Со стоическим хладнокровием переносят мужья их более тягостную и более безутешную разлуку с родными семьями и деревней, тем более, что бесприютная, голая действительность обступает их со всех сторон и не дает покою своим холодом, крепко-накрепко заправляемым постоянными, упорными ветрами с моря, и своими глубокими, в маховую сажень, снегами. Рады путники, как находке, как особой награде за свою решимость и трудный дальний путь, когда мороз прокует рыхлый подвесенний снег крепким настом, давая им возможность легче и удобнее бежать по нем на лыжах. Картина странствия значительно оживляется, и хотя не слышно разговоров, уступивших место серьезной работе, для того, чтобы по возможности скорее сократить расстояние до места привала, зато учащеннее слышатся и взвизги и лай больших желтых собак, запряженных в салазки с необходимой поклажей и управляемых ребятенками, с малолетства обреченными привыкать к будущим трудовым работам на океане.
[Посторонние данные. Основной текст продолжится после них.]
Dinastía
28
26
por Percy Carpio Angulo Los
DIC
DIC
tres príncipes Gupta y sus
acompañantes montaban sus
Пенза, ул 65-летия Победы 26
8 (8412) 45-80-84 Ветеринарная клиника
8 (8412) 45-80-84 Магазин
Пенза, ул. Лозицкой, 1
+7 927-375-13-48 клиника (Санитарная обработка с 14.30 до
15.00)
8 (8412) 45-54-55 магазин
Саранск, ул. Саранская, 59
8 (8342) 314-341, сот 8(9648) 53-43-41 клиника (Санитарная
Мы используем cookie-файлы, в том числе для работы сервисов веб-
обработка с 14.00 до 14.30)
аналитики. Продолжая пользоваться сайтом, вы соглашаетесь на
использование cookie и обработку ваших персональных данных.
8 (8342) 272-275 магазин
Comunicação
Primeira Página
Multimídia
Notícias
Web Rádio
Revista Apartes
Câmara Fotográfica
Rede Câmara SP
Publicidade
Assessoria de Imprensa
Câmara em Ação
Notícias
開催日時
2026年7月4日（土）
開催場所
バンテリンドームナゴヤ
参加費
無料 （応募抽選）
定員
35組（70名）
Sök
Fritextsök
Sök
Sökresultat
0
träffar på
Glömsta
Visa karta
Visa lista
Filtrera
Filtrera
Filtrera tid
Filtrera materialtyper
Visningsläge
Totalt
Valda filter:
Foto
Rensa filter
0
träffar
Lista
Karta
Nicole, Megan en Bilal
Впереди несутся на лыжах вперегонку и только отдуваются, быстро переменяя одну ногу другой и подкатывая себя все дальше и дальше, большаки артельные. Сзади прыгает и заметно отстает весь поезд с собаками и ребятишками, а между тем вдали уже чернеет одинокая промысловая изба, до половины зарытая снегом, место привала, если только бьет уже кровь в ноги и подгибаются колени, и если далеко еще путникам до селения, которые не бывают ближе 40—50 верст одно от другого на всем пути по прибрежьям. Горькое горе, только привычным человеком выносимое, — это те метели, по-местному хивуса, когда снег носится целыми тучами с одного места на другое, подрывая бегущих на лыжах и сбивая с ног собачонок, ежеминутно грозя засыпать все это высоким снежным курганом. Тут один исход, если нет подле спасительной избушки и высокого подветренного бугра, — обернуть сани вверх копыльями, лечь под них, предаваясь воле Божьей, и пережидать, пока ветер перестанет раскачивать чунку и нагребать на нее новые сугробы.
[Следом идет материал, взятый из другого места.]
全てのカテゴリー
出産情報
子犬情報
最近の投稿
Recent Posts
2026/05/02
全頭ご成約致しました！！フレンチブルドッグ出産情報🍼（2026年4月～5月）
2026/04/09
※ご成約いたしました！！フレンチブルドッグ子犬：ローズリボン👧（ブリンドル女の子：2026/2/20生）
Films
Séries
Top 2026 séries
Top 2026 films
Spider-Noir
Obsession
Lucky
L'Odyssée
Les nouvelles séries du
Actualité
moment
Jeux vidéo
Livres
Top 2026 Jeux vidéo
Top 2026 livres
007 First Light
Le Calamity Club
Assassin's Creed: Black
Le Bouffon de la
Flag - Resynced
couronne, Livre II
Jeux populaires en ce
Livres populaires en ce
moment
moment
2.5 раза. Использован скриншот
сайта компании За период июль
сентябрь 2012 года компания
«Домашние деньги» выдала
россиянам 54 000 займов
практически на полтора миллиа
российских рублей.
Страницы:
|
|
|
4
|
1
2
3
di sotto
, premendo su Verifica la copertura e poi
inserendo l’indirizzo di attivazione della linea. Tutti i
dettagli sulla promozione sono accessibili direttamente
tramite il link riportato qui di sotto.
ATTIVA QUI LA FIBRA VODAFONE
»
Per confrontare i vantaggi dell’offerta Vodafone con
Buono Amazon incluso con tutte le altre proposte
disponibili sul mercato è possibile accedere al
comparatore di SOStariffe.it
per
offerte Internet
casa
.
Это не диво испытанным в путевых лишениях поморам, лежат они и толкуют:
— А тепло, братцы, что в бане! Хоть бы и век так.
— Мокро уж больно, Ервасей Петрович. Ишь, словно капель какая: всего так и обливает тебя...
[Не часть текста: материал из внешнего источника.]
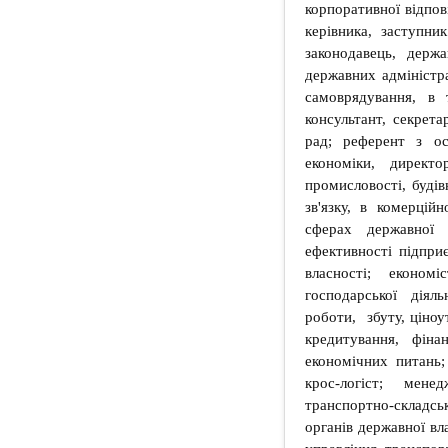
корпоративної відпов
керівника, заступни
законодавець, держ
державних адміністра
самоврядування, в 
консультант, секрета
рад; референт з ос
економіки, директ
промисловості, будів
зв'язку, в комерцій
сферах державної 
ефективності підприє
власності; економі
господарської діяль
роботи, збуту, ціноут
кредитування, фіна
економічних питань; 
крос-логіст; мене
транспортно-складсь
органів державної вл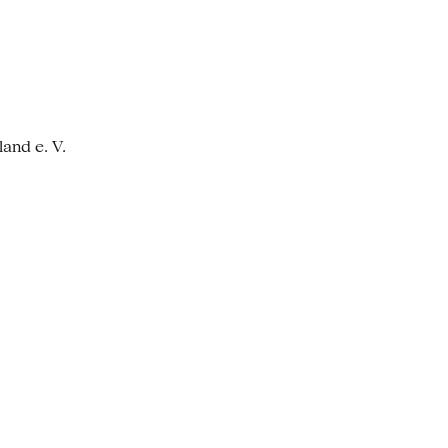
and e. V.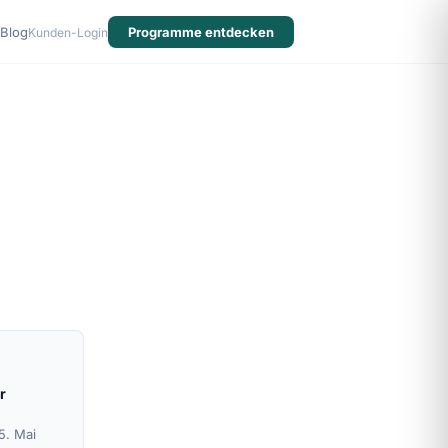
Blog
Programme entdecken
Kunden-Login
r
5. Mai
— Бери-ко шесты, да поростолкайте — легше будет.
— А ты бы, Матвеюшко, налегал боком-то, уминал бы снег-от; все, гляди, и дышать бы просторнее стало. А что, крутит, братцы, ветер-от? Разгребись-ко, да выстань!..
— Крепче серчает, Ервасей Петрович, так и залепило всю рожу, как выглянул.
— Ну, лежи, братцы, плотней да дружней. Твори молитву «помилуй мя Боже!»
— А что, Ервасей Петрович, на ум мне пришло: которого у тебя хозяйка-то парнишку родила — ан пятого?
— Ишь тебе, черту, дела-то мало! Лежи, знай, да плотней ложись, другое думай что смешное, не засыпай, бодрись. Тыкай шестом-то кверху. Шапку бы кто просунул: повадней бы дышать-то. Ну-кось, ребята!..
— Водки бы теперь выпить, Ервасей Петрович!..
— Рому бы аглечкого!..
— Плетью бы вас, дураков, поперек живота, чтобы знали, что к чему и какую молитву творить надо перед смертью. Лежи-ко дружней, да разговаривай меньше; попусту-то только дух-от глотаете!..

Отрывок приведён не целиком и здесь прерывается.